• **WHAT YOU ARE ASKED TO DO**
Could you set down only the lines from the one including "развојот на" to the end of the records below, inclusive and exact, leaving pictures out?
──────────────────────────────
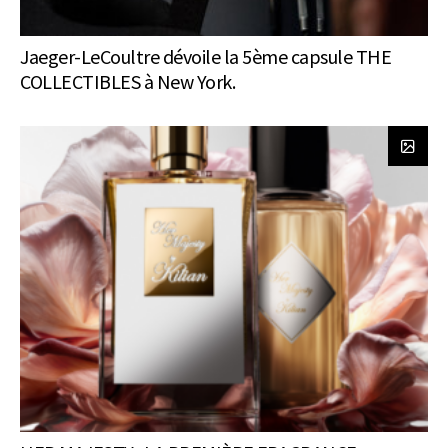
Jaeger-LeCoultre dévoile la 5ème capsule THE
COLLECTIBLES à New York.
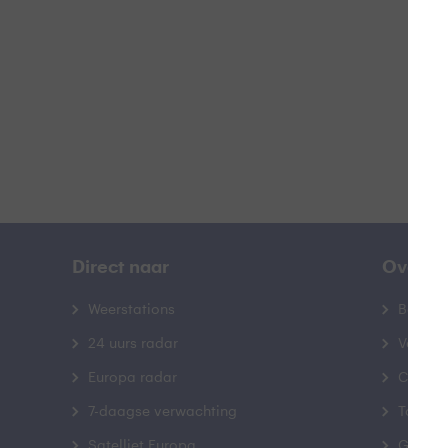
B
Direct naar
Over B
Weerstations
Bedrij
24 uurs radar
Veelge
Europa radar
Contac
7-daagse verwachting
Toegank
Satelliet Europa
Gebrui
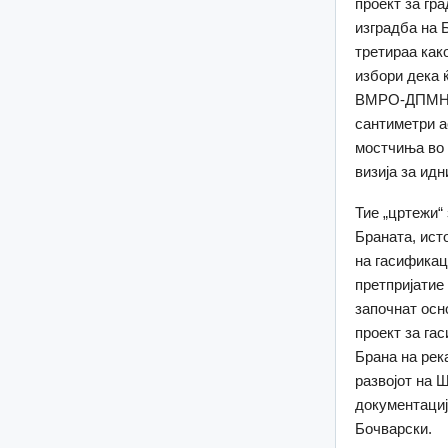
проект за гр
изградба на 
третираа како
избори дека 
ВМРО-ДПМНЕ.
сантиметри а
мостчиња во 
визија за ид
Тие „цртежи“
Браната, ист
на гасификац
претпријатие
започнат осн
проект за га
Брана на рек
развојот на 
документациј
Бочварски.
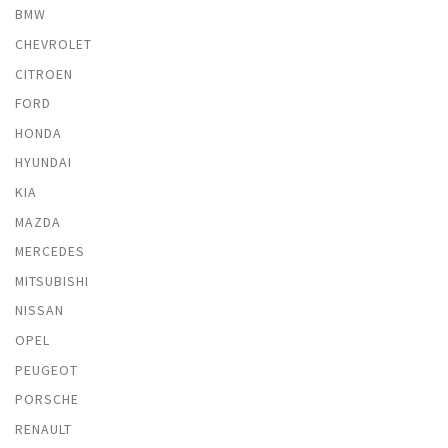
BMW
CHEVROLET
CITROEN
FORD
HONDA
HYUNDAI
KIA
MAZDA
MERCEDES
MITSUBISHI
NISSAN
OPEL
PEUGEOT
PORSCHE
RENAULT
──────────────────────────────
• **WRITTEN RESPONSE**
развојот на 
документациј
Бочварски.
BMW
CHEVROLET
CITROEN
FORD
HONDA
HYUNDAI
KIA
MAZDA
MERCEDES
MITSUBISHI
NISSAN
OPEL
PEUGEOT
PORSCHE
RENAULT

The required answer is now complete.